I wrote a piece available here on Prop 8's appeal and the AG race. I suggest that we should fear a Cooley win, as that would reduce the likelihood of SCOTUS being able to dismiss the case on standing grounds. (Note - the piece talks about 9th Cir. judges who "will rule on the appeal." It should read "the judges who will *probably* rule" on the appeal, since the name of panel members are suspected, but not officially named).
David Cruz wrote an extremely thorough response explaining why my fear that Cooley will be given standing, were he to be elected, is misplaced. I actually agree completely with David's analysis. However, to play devil's advocate - partially because I'm a lawyer (officially passed the bar - woohoo), and partially because I have a tendency towards paranoia that would make a Tea Partier proud - I now respond.
David presents a balanced view of the matter, pointing us to 28 USC 2403(b) (which I would never have found with my own feeble Fed Courts knowledge). The statute (a) allows a state to intervene when the constitutionality of a statute is in question and the "State . . . or employee thereof is not a party" (b) "permit[s] the State to intervene for presentation of evidence . . . and for argument on the question of constitutionality." and (c) the state has "all the rights of a party and [is] subject to all liabilities of a party as to court costs to the extent necessary for a proper presentation of the facts and law relating to the question of constitutionality."
To summarize David's main points (he has other, excellent ones), he points to (a), to make the point that the statute does not contemplate intervention when the state voluntarily chose not to appeal, and to (b) and (c) to note that the state is not actually a party under this statute, but rather intervenes with limited rights. He also notes that it is unclear who would get the final call on intervening - Gov. Jerry Brown or A.G. Cooley - and that there is a question of the interaction of the statute with the Federal Rules of Appellate procedure that would not allow this intervention.
Presuming that the statute trumps the Federal Rule of App. Procedure (an issue about which I have absolutely no knowledge), I still fear that the statute is subject to a reading that would allow the AG to intervene against Prop. 8. Three questions arise: should we read the statute to allow standing? Would it be constitutional in that case? And who gets to intervene - the Governor or the AG?
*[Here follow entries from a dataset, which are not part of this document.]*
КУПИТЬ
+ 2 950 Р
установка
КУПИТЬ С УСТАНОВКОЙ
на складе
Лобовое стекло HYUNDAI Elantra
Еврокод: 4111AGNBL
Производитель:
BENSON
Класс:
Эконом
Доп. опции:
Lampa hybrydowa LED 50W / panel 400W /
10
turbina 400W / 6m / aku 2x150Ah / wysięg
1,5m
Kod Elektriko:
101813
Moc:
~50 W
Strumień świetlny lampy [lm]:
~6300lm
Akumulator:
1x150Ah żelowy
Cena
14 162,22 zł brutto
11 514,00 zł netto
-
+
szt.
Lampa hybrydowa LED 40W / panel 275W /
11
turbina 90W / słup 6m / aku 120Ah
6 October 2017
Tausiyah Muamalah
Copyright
First, I look to the statute. The statute under one reading, may actually purport to *bestow* standing. I am troubled by the language "intervene" in 2403(b). That word seems to make the issue more ambiguous: surely the statute could have avoided the word, just saying a state could "present evidence . . . [and] argument." Instead, it uses the term of art, "intervene." Moreover, given that the statute says that the state has "all the rights of a party" one wonders what Congress is getting at. Surely, the rights are not to be limited - the unlimited nature of the "rights" should be contrasted with the discussion of "liabilities" in the very next breath, which are *explicitly* limited. Thus, if the state has all the rights of a party, one may say that Congress wants a court to presume that the state IS a party when deciding the question of standing (Note that the "too the extent necessary" language which concludes the sentence is not set off by a comma and therefore applies only to the "liabilities" language, as Justice Scalia would remind us). Thus, the "rights" of the state party, once it is before the court, may now include the right to judgment and redress if the concrete/particularized, causation, and redressability requirements of standing are met.
Beyond the language, David looks to the purpose of the statute to glean its meaning. Yet, this is also not clear from the text. Fundamentally, the statute appears directed at the fact that defending the constitutionality of a statute is an important state interest. How large is that interest? Is it large enough to allow a state to reenter a fray after dropping out? Without reviewing the history, I don't we know.
If the statute does give standing, we face the constitutional issue - can Congress give states this right to jump back into a case with standing - well, again, who knows! Defenders of Wildlife of course has an unsatisfying footnote that apparently recognizes *some* power in Congress to create constitutional standing. Furthermore, this could always be the revenge of Massachusetts v. EPA. I can imagine the opinion of certain unnamed Justices now. "States are special? Well, we'll show you just how special they are!" (Bennett v. Spear for example, shows that some standing "hawks" on the Court may be malleable on standing principles depending on the question to be reached.).
Finally, as to whether the AG or the Governor gets to intervene. I think that that may be an issue of state law. But insofar as the federal statute seems to have anything to say about it, the state AG is notified, and a quick glance at the Westlaw commentary on the statute seems to show that courts give deadlines specifically to the state AG.
There are numerous presumptions above that show my limited knowledge - and as I said, my entire argument is based on a statute that I knew nothing about until David referred us to it. But I'm glad to have learned what I have so far - and hope to learn some more!